Yusuke, quelques temps après la mort de sa femme, est invité à participer à une résidence d’artistes à Hiroshima pour monter en version multilingue la célèbre pièce de Tchekhov, Oncle Vania. Son contrat stipule que ses déplacements seront obligatoirement assurés par une professionnelle, qui conduira sa voiture. Et c’est ici que Misaki, une jeune femme renfermée de 23 ans, entre en scène. À partir de là se dénouent, lentement et irrémédiablement, à l’instar de la pièce du dramaturge russe, les non dits et les sentiments contradictoires des protagonistes. Le film est traversé par cette nostalgie amère si chère à Tchekhov. Les personnages y affrontent les regrets et les souvenirs avec une résignation cousue de silence. Le théâtre, la pièce, son interprétation, fils rouges de toute l’histoire, deviennent catharsis de la douleur, de la rancœur, de l’oubli impossible. Y évolue toutefois la lumineuse Lee Yoon-a, actrice muette qui incarne Sonia, et qui dans ses gestes simples appelle une expression des sentiments forte et différente.

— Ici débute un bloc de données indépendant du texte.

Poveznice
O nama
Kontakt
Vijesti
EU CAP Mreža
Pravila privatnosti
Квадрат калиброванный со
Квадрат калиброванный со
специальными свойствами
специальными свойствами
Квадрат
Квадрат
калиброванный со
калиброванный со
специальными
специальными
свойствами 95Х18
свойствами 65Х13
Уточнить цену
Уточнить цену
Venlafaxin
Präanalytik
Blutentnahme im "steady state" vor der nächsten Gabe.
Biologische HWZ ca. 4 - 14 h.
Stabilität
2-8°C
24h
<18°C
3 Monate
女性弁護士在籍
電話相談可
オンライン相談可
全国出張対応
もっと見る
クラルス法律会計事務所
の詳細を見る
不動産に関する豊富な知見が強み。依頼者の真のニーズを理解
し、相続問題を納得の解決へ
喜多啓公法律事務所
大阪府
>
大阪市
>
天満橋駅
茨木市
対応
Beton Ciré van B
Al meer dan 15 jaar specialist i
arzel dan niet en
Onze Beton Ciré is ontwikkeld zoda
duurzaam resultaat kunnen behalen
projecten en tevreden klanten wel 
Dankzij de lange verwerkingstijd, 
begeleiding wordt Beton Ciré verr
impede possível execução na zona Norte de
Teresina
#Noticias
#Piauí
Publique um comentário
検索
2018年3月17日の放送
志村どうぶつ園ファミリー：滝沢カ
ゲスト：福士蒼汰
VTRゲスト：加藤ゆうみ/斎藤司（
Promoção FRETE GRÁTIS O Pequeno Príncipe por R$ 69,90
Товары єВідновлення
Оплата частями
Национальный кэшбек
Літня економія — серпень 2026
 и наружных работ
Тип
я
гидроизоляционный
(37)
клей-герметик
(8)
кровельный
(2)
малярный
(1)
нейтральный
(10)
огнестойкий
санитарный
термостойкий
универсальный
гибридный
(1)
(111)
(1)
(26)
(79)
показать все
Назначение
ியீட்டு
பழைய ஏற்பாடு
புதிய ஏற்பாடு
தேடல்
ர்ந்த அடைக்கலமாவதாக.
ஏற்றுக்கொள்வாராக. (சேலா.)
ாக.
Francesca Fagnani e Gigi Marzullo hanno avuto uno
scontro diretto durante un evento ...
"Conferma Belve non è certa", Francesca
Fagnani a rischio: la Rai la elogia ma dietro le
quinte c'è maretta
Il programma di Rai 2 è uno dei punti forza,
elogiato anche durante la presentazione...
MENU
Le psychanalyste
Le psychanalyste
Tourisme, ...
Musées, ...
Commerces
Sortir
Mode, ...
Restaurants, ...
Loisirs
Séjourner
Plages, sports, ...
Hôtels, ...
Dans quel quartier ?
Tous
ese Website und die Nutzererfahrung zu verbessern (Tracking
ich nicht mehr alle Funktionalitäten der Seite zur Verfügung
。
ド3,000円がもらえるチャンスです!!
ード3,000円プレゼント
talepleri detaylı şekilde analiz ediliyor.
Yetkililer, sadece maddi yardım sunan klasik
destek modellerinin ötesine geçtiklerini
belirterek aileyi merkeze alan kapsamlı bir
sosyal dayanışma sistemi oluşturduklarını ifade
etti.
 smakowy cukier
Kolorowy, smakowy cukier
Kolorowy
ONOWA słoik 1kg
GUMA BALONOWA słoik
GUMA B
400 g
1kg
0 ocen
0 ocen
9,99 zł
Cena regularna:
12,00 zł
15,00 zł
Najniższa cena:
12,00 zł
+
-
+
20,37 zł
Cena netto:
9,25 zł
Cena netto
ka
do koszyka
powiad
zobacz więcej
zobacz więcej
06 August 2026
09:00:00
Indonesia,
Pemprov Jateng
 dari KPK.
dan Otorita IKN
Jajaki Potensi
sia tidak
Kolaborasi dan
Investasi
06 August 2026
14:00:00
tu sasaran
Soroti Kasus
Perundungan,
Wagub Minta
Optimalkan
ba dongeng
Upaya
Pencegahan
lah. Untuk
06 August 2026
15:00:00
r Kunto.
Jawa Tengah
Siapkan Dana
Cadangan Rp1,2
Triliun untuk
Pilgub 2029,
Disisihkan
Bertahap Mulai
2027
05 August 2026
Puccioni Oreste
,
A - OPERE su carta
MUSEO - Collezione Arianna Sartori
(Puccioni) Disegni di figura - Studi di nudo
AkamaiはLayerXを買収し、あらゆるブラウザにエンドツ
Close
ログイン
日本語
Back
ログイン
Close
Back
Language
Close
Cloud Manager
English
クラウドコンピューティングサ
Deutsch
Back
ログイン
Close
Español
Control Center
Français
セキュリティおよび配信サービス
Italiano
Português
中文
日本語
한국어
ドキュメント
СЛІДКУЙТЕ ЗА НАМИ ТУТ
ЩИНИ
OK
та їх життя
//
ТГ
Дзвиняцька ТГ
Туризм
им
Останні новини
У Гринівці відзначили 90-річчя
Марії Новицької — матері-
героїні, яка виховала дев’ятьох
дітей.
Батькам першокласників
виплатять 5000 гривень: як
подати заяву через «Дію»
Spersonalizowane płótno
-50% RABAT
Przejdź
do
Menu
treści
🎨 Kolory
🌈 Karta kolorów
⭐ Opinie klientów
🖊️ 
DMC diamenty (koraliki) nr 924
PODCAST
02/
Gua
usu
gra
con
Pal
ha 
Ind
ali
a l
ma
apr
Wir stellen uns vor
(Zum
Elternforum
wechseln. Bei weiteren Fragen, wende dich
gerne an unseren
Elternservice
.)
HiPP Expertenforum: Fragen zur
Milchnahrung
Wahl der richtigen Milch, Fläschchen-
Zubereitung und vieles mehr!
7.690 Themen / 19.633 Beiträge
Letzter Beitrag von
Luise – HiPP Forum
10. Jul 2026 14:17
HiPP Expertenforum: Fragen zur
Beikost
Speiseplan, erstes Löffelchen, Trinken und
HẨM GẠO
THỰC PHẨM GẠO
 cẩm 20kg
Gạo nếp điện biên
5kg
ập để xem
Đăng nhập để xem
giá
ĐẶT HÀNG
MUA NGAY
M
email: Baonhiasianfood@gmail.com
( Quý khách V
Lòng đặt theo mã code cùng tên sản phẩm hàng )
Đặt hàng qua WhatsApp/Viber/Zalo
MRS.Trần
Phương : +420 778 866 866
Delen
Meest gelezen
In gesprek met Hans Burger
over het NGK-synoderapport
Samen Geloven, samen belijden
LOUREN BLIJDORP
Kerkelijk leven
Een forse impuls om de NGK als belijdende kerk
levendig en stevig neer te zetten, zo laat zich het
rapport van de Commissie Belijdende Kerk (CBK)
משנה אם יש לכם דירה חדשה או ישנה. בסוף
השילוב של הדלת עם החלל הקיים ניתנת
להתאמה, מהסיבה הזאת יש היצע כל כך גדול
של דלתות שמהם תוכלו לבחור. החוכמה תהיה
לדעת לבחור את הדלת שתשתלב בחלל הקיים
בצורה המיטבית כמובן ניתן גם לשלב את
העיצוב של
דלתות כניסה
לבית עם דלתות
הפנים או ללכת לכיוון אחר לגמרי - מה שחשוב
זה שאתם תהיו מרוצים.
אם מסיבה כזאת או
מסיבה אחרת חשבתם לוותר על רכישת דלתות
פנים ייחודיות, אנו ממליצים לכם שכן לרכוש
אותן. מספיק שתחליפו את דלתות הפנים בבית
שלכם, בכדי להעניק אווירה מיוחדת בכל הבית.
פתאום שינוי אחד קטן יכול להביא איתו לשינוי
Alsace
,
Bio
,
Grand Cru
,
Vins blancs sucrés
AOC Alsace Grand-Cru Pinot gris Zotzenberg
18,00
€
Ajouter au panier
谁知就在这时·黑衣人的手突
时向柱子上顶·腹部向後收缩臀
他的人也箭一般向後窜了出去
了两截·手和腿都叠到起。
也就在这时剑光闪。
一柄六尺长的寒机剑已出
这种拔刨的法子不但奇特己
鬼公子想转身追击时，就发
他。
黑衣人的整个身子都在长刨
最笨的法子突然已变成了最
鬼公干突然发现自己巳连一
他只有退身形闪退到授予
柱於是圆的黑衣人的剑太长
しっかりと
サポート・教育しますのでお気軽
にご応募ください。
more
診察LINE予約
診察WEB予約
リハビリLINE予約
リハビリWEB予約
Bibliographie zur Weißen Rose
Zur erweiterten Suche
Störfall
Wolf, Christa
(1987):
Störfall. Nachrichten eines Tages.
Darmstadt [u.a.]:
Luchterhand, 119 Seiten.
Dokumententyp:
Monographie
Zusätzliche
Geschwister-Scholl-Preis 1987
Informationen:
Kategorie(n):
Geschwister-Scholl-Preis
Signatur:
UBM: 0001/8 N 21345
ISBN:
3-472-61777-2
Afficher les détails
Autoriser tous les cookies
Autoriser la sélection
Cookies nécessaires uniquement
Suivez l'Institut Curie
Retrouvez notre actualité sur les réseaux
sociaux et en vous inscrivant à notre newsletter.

Voïnitski et Sonia dans la scène finale d’Oncle Vania

Et tout à coup, quelque chose se passe, en dehors de la pièce. Il y a Yusuke et Misaki. Des liens se tissent entre eux, tout en délicatesse, au fil de la route. La voix d’Oto enregistrée sur une cassette, lit la pièce Oncle Vania en boucle. Puis, peu à peu, s’efface. Des confidences sont presque murmurées : Yusuke a perdu sa fille, il y a 23 ans. Misaki n’a jamais connu son père.

Leur histoire se dévide, doucement, jusqu’au dénouement qui déchire totalement les nœuds de la fiction.

Un beau film tout en nuances qui rend hommage au théâtre, mais aussi à la vie et son lot de deuils, de réconciliations, avec les autres, avec soi-même.